What is needed is a word-for-word transcript of the listing, free of pictures.

The data Block Start

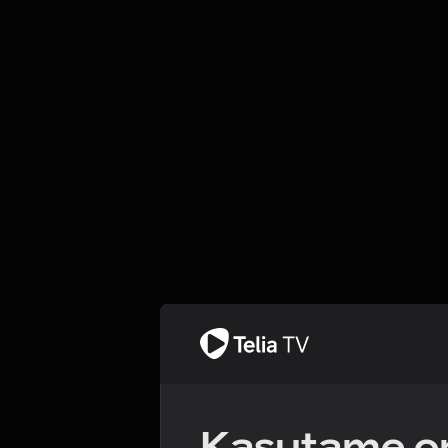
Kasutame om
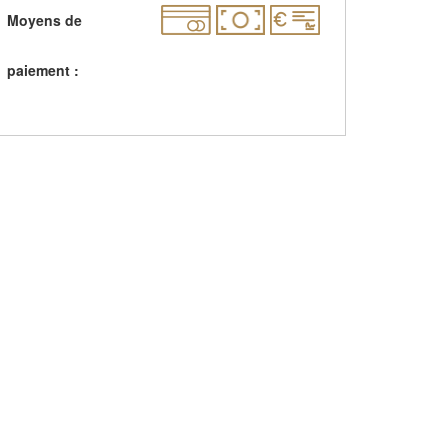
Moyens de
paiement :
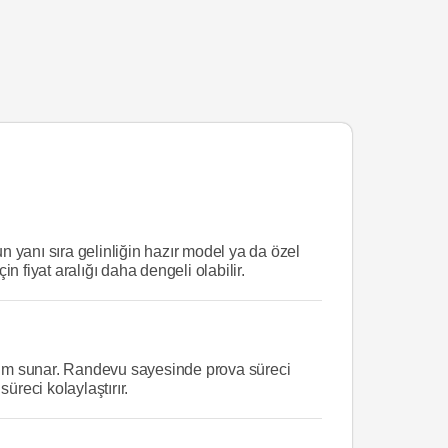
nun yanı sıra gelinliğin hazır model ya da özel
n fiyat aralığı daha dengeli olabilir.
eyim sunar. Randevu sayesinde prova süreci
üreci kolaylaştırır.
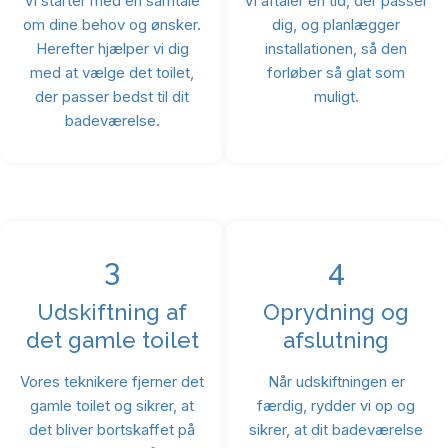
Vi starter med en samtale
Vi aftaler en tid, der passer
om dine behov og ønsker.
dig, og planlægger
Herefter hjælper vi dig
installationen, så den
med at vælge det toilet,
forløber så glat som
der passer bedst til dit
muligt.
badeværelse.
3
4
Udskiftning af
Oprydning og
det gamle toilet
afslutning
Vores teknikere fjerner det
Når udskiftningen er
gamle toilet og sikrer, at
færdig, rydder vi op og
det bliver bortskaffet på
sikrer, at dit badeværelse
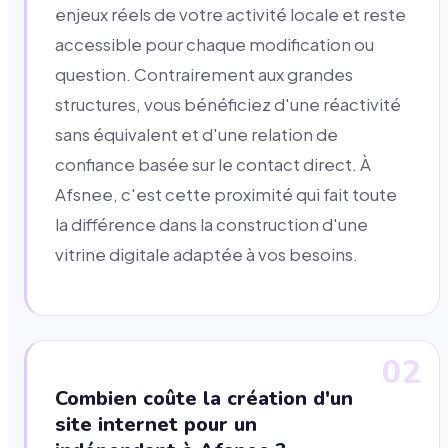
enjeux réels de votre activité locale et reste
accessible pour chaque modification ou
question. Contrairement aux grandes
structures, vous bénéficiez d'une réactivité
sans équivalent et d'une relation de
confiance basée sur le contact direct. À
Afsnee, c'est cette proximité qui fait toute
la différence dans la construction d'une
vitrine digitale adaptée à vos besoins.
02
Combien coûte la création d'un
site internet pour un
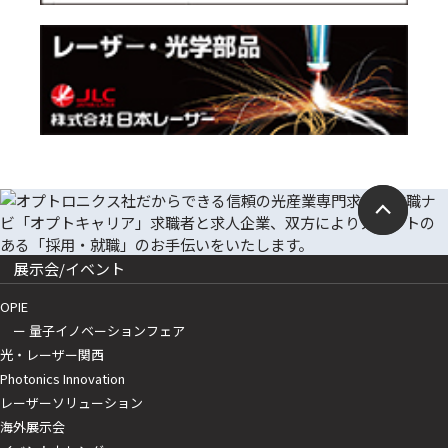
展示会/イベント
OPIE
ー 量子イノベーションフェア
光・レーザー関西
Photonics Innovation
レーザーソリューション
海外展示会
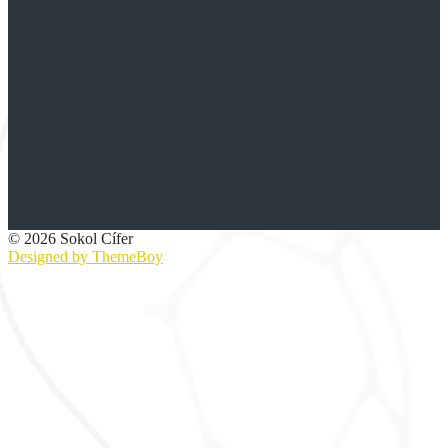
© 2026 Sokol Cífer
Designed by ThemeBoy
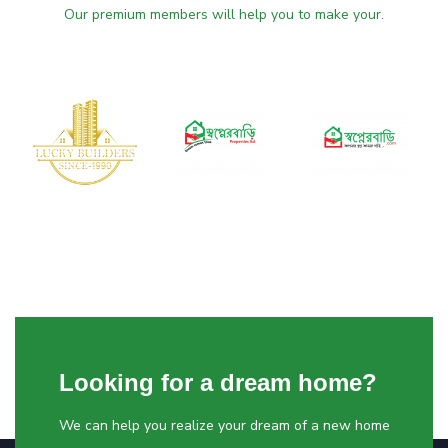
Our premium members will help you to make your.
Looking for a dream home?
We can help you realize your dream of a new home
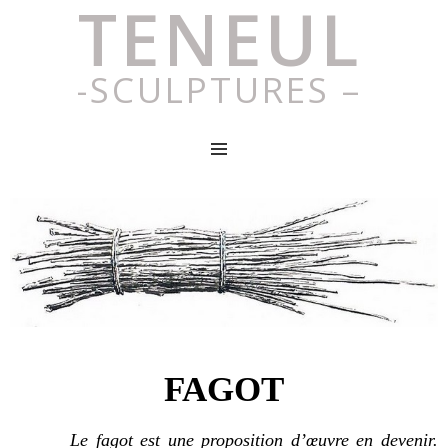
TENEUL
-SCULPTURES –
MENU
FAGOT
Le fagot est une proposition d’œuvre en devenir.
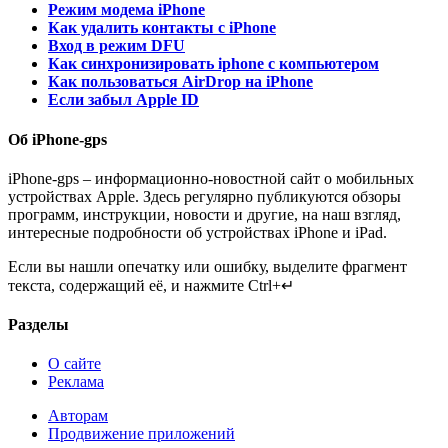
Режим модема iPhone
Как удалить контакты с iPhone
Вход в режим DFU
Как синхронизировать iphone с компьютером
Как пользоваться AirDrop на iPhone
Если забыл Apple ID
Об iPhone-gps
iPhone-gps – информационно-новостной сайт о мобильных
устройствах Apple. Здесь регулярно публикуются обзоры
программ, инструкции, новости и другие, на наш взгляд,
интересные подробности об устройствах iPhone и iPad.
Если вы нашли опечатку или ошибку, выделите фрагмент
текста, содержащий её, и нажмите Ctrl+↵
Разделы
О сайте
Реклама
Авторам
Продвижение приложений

The data Block End

Answer section =>
Kasutame om
Moyens de
paiement :
nun yanı sıra gelinliğin hazır model ya da özel
n fiyat aralığı daha dengeli olabilir.
eyim sunar. Randevu sayesinde prova süreci
üreci kolaylaştırır.
Vi starter med en samtale
Vi aftaler en tid, der passer
om dine behov og ønsker.
dig, og planlægger
Herefter hjælper vi dig
installationen, så den
med at vælge det toilet,
forløber så glat som
der passer bedst til dit
muligt.
badeværelse.
3
4
Udskiftning af
Oprydning og
det gamle toilet
afslutning
Vores teknikere fjerner det
Når udskiftningen er
gamle toilet og sikrer, at
færdig, rydder vi op og
det bliver bortskaffet på
sikrer, at dit badeværelse
enjeux réels de votre activité locale et reste
accessible pour chaque modification ou
question. Contrairement aux grandes
structures, vous bénéficiez d'une réactivité
sans équivalent et d'une relation de
confiance basée sur le contact direct. À
Afsnee, c'est cette proximité qui fait toute
la différence dans la construction d'une
vitrine digitale adaptée à vos besoins.
02
Combien coûte la création d'un
site internet pour un
展示会/イベント
OPIE
ー 量子イノベーションフェア
光・レーザー関西
Photonics Innovation
レーザーソリューション
海外展示会
© 2026 Sokol Cífer
Designed by ThemeBoy
Our premium members will help you to make your.
Looking for a dream home?
We can help you realize your dream of a new home
TENEUL
-SCULPTURES –
MENU
FAGOT
Le fagot est une proposition d’œuvre en devenir.
Режим модема iPhone
Как удалить контакты с iPhone
Вход в режим DFU
Как синхронизировать iphone с компьютером
Как пользоваться AirDrop на iPhone
Если забыл Apple ID
Об iPhone-gps
iPhone-gps – информационно-новостной сайт о мобильных
устройствах Apple. Здесь регулярно публикуются обзоры
программ, инструкции, новости и другие, на наш взгляд,
интересные подробности об устройствах iPhone и iPad.
Если вы нашли опечатку или ошибку, выделите фрагмент
текста, содержащий её, и нажмите Ctrl+↵
Разделы
О сайте
Реклама
Авторам
Продвижение приложений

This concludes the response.